Hello all, I
hope this finds everyone in good health and spirits! I would normally apologize
for not blogging in quite a while but I cannot do that this time. I have recently realized that this is life
now and it seems strange to report on my daily life (despite the realization I
will continue to blog in spite of it feeling unnatural). Just as you walk to
the refrigerator to get water, I go to tap at the center of the village and
fill a 20 liter jug. I use that jug to fill a water filter to ensure safe
drinking water. I wait an over an hour for the water to filter. Then I add
bleach, which is another 30 min of waiting, which kills the viruses and
bacteria. What takes you no more than 5
minutes to do, takes me about 2 hours.
But that is my new normal and seems strange to have to explain everyday task
like that within my blog. I was looking
out the window of a taxi while riding two other Peace Corps friends when I came
to grips with the reality of my change. I was looking out on a third world
African country with half built buildings and dirt roads in its most propionate
city. And I…I was at home.
‘Change,’ will be the topic of this blog today:
How have I changed?
I came into this
experience feeling confident in who I am and a solid understanding of my
character. I felt as though I had done
a lot of self exploration in the past with my pervious traveling.

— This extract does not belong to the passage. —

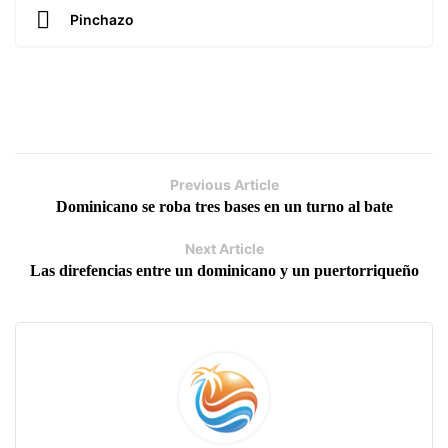
Pinchazo
Previous Article
Dominicano se roba tres bases en un turno al bate
Next Article
Las direfencias entre un dominicano y un puertorriqueño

I was confident of my core values and I had
high expectations of only improving over my next 2 years of service. But to my
surprise, I have changed and I will
continue to change. It is kind of hard
to pin point the change but I can defiantly feel it. The way I see things, feel
things and I even do things is different.

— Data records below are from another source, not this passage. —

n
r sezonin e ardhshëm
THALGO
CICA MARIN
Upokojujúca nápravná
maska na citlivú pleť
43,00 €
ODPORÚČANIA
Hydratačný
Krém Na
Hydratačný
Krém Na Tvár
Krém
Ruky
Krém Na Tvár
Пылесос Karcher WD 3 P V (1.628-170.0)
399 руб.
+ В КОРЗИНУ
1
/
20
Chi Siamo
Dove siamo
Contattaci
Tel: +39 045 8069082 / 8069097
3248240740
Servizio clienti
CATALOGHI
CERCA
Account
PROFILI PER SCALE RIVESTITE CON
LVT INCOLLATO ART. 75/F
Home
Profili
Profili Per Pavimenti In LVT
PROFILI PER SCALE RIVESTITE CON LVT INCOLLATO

I have noticed small things like really appreciating breakfast. The walk
to the market every morning to get my supplies allows me to wake up and see the
village already hard at work. After I
finish eating and feel somewhat satisfied, I remember that not everyone in my
small village gets that feeling (let alone in the rest of the world). I imagine
I will not really know the extent of it for a long time to come. I have also realized bigger things like my
perspective on life and death have changed.

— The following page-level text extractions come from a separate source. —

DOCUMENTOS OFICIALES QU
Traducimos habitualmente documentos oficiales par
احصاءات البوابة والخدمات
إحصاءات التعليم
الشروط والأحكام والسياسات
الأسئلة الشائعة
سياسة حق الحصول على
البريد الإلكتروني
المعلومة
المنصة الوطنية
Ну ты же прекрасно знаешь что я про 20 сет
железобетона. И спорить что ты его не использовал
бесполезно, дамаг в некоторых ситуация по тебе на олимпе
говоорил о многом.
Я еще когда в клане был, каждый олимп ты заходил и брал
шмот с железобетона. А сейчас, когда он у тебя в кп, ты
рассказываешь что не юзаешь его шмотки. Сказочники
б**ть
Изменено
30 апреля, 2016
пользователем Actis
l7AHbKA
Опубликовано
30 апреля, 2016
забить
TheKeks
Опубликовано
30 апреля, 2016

Now that I am here, it’s hard to image how I couldn’t change. Everything is just so raw here – I feel so
much closer to actually living as compared to cruising right on through.
I know, I know…
I have just kind of thrown around the word ‘change’ a lot and have not really
given strong evidence to support it but it’s really hard to explain when I do
not understand it myself. You will have
to trust me until you get the chance to look me in the eye and see for
yourself.
As I finally
begin to feel at home here in The Gambia, the real work begins. Over the next 6 months I will take part in a
bike trek across The Gambia teaching about HIV/AIDS, start a health school for
mother about basic health knowledge and begin implementing a national campaign
about weaning foods for children. I am going from nothing to a lot of
somethings.
The bike trek is
an all Peace Corps activity and has been running effectively for the last 2
years now. The trek is 5 day biking
journey cover about 150 km and visiting 4 different schools. There will be 2 groups covering 75 km each
and 2 schools. The students will take
part in lectures, games and interactive conversations all pertaining to
HIV/AIDS. I am excited to bond with
other PCVs and educate young students about what is slowly become a problem in
The Gambia – HIV/AIDS.
I am most
excited about the health school because if done well, it can be a very
sustainable project. Two previous
volunteers have conducted this school in other areas of The Gambia and they had
been very successful projects. The basic
idea of the school is to educate mother on better health practices. The topics that will be covered are
reproduction, hygiene, nutrition, environmental sanitation, and disease
prevention and management. The project
will be competition with a point awarding system based on showing up to class,
participation and practical skill use.
My counterpart and I plan in have an opening and closing ceremony to get
the women excited out participating in the school. My counterpart (aka local host country
national health worker) participated in one of the pervious volunteer’s health
school and has all the knowledge to do it for the second time around. I am more
of a liaison between my counterpart and the village and the grant write. I am very satisfied play those roles because
coming into the Peace Corps I did not want to be a do-er. I wanted to be a
facilitator. If I do all the work it is
not sustainable because in 2 years I will leave and take the knowledge with
me. If I’m more of a consultant then
someone else does most of the work and I just make suggestions to enhance the
process.
It has been 6
months – I have a family, friends and work to be done. I am in a very good
place right now, both mentally and physically!